In a research note, Analysys Mason said the acquisition should help Samsung connect two separate core businesses: consumer electronics like smartphones and tablets, and domestic appliances like washing machines and refrigerators.
“Its competitors Apple and Google lack the appliances in the home that Samsung has, while domestic rival LG, although it also supplies domestic appliances as well as consumer electronics devices, lacks a strong presence in the smartphone and tablet markets,” Analysys Mason said.
We see some problems with this.
Firstly, how many people actually want this as we have heard, completely unsubstantiated and off the record, that sales of Samsung’s line of connected appliances have been, will we say, less than stellar.
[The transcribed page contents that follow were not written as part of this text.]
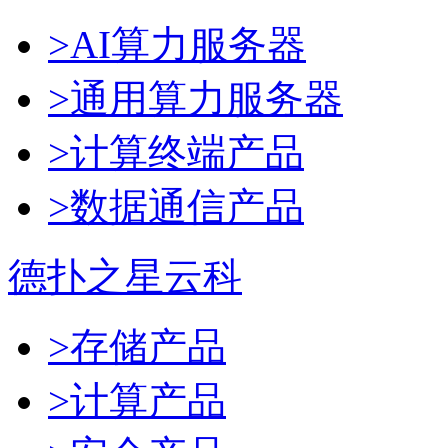
>AI算力服务器
>通用算力服务器
>计算终端产品
>数据通信产品
德扑之星云科
>存储产品
>计算产品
Reports would seem to indicate that it really wasn’t worth the effort.
This will come as little surprise, especially so in the recent financial climate where people are not spending on premium appliances and in general, like much of the trade, most customers struggle to see the point of internet enabled appliances.
The next big question is, how long will these products remain in service?
With fast moving technologies people expect that they may have to upgrade after a few years at most but, with large appliances that replacement cycle is not expected to be so short, even if it has gotten shorter in recent years.
Then there’s security issues, which have been much publicised of late in regard to the internet of things.
On top of which, will Samsung’s platform play nice with others? We’d doubt it.